Isn't it counter-intuitive to name a spacecraft the Interstellar Boundary Explorer, knowing full well that it'll never venture more than about 200,000 miles (300,000 km) from its home planet?

IBEX spacecraft

Artist concept of the IBEX satellite.

NASA / Goddard Space Flight Center

That thought crossed my mind a couple of years ago, when IBEX was launched into a looping orbit that stretches halfway to the Moon but no farther.

However, within a year the spacecraft had amazed its science team. Its first all-sky map revealed, for the first time, the nature of the region 8 to 10 billion miles away where the Sun's magnetic bubble, the heliosphere, meets interstellar space.

How, you might ask, is that possible?

When the outward-racing solar wind reaches the heliosphere's edge, the heliopause, it mingles with atoms in the interstellar medium. That's where energetic solar-wind protons can steal electrons from the slower-moving atoms of interstellar hydrogen. This charge exchange turns the protons into electrically neutral hydrogen atoms. No longer controlled by the solar wind's magnetic field, and still moving fast, they zip away from the interstellar boundary in all directions.

Some of these "energetic neutral atoms," or ENAs, make it all the way back to Earth, where they're recorded by two particle detectors on IBEX. These instruments record the number and energy of atoms arriving from small spots of sky about 7° across (about the size of a tennis ball held at arm's length). IBEX is slowly rotating, with its spin axis always pointing at the Sun, so the detectors scan overlapping strips that gradually create an all-sky "snapshot" every six months.

IBEX all-sky map

The Interstellar Boundary Explorer (IBEX) completed its first all-sky map of the complex interactions occurring at the edge of the solar system in mid-2009. Labels show the current location of Voyagers 1 and 2 and of the leading "nose" of the Sun's heliosphere.

IBEX Science Team

The first IBEX map showed that the interactions around the heliopause are more varied and dramatic than imagined, punctuated by a long "ribbon" of strong ENA emission that had — and still has — space physicists scratching their collective heads. The team's first report of results ticked off six different ideas for what might cause it; other researchers later chipped in a seventh.

Yesterday mission scientists unveiled the spacecraft's second all-sky scan, and again the results were surprising. The interaction isn't static but instead has shape-shifted here and there. Most notably, a "hotspot" of ENA emission along the ribbon has smeared out. The full results were published in the September 27th issue of Journal of Geophysical Research.

Changes in the IBEX

A 135°-wide portion of IBEX's first two all-sky maps shows how the intensity and distribution of a "knot" of emission from energetic neutral atoms changed over a six-month period.

IBEX Science Team

David McComas (Southwest Research Institute), IBEX's principal investigator, mission and the paper’s lead author, did not see this coming. “We thought we might detect small changes occurring gradually throughout the Sun’s 11-year-long activity cycle, but not over just 6 months,” he admits. “These observations show that the interaction of the Sun with the interstellar medium is far more dynamic and variable than anyone envisioned.”

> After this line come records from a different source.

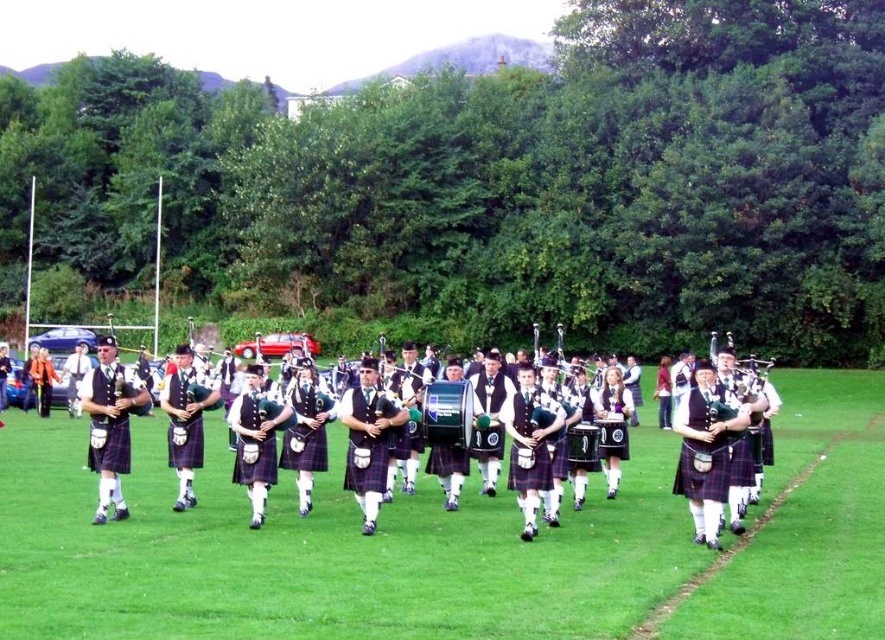 Question: Is green grass at center below matte green bagpipe at center?

Choices:
 (A) yes
 (B) no

Answer: (A)

Question: Considering the relative positions of green grass at center and matte green bagpipe at center in the image provided, where is green grass at center located with respect to matte green bagpipe at center?

Choices:
 (A) above
 (B) below

Answer: (B)

Question: Which point appears farthest from the camera in this image?

Choices:
 (A) (531, 408)
 (B) (127, 385)
 (C) (55, 435)

Answer: (C)

Question: Which of the following is the farthest from the observer?

Choices:
 (A) (864, 564)
 (B) (522, 436)
 (C) (119, 364)

Answer: (C)

Question: Based on their relative distances, which object is farther from the green grass at center?

Choices:
 (A) matte black kilt at center
 (B) matte green bagpipe at center

Answer: (A)

Question: Can you confirm if green grass at center is positioned above matte green bagpipe at center?

Choices:
 (A) yes
 (B) no

Answer: (B) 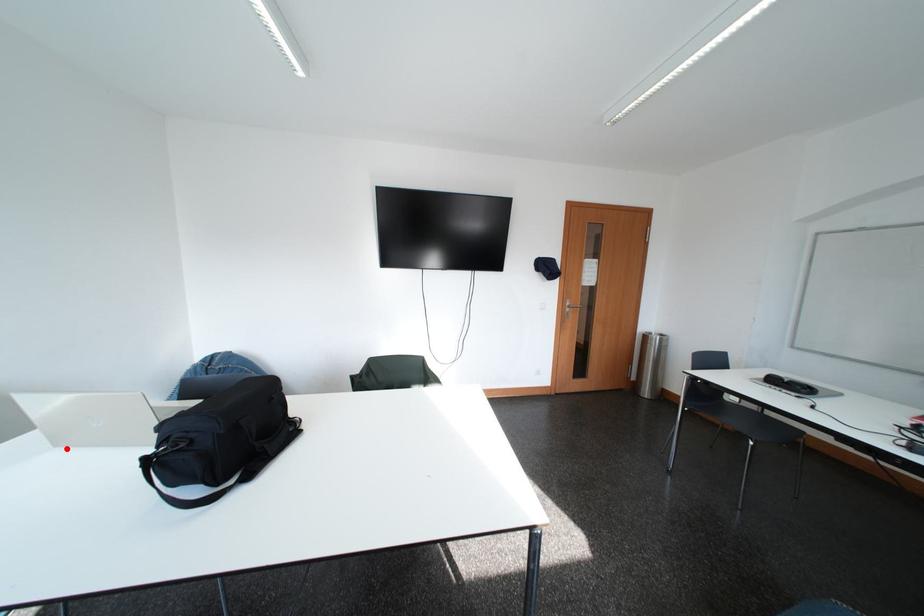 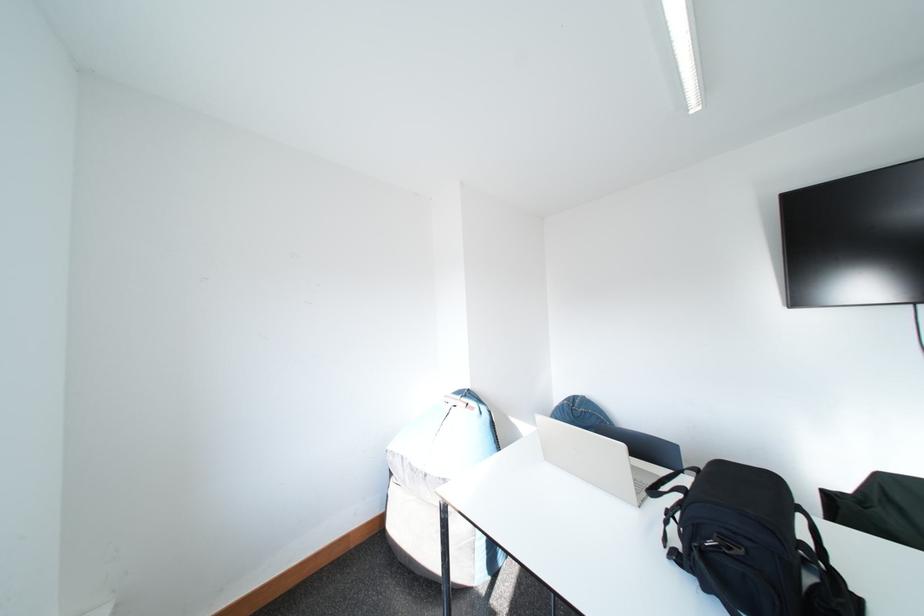 Where in the second image is the point corresponding to the highlighted location from the first image?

It'll be interesting to see how much the interstellar boundary changes in the years ahead. Right now solar activity is only slowly emerging from a deep sleep. Once solar maximum arrives (in mid-2013, the experts say), the solar wind will gust and fling protons at the heliopause with more energy and intensity. IBEX should see an uptick in ENA emission a year or so after that (the ENAs take a while to make their way back home).

Only two spacecraft, Voyagers 1 and 2, have ventured far enough to probe this region directly. While they have recorded hails from the heliopause as bursts of radio energy, they lack IBEX's ability to map the ENA emission. (Status check: Voyager 1 is now 115 astronomical units from Earth, while Voyager 2 is 93 AU away.)

Meanwhile, IBEX hasn't limited its discoveries to the threshold of interstellar space. It turns out that ENAs also arise much closer to home, along the edge of Earth's magnetosphere, the magnetopause. The solar-wind protons, racing outward at hundreds of miles per second, run into the exosphere, a very tenuous cloud of hydrogen atoms escaping from our atmosphere. It's never been clear how far the exosphere extends into space, but this crash scene is about 35,000 miles (55,000 km) up, over Earth's dayside hemisphere. "Where the interaction is strongest, there are only about 8 hydrogen atoms per cubic centimeter," explains Stephen A. Fuselier (Lockheed Martin Space Systems).

IBEX has even recorded an ENA signature coming from the Moon. Apparently some solar-wind protons must be bouncing off the lunar surface, becoming ENAs through charge exchange as they do.

Maybe McComas and his team ought to consider changing this versatile spacecraft's name. I just consulted the General Office of Far-Fetched Identifiers (GOOFI), whose experts responded with "SAEIL." That stands for "Something Amazing Everywhere It Looks."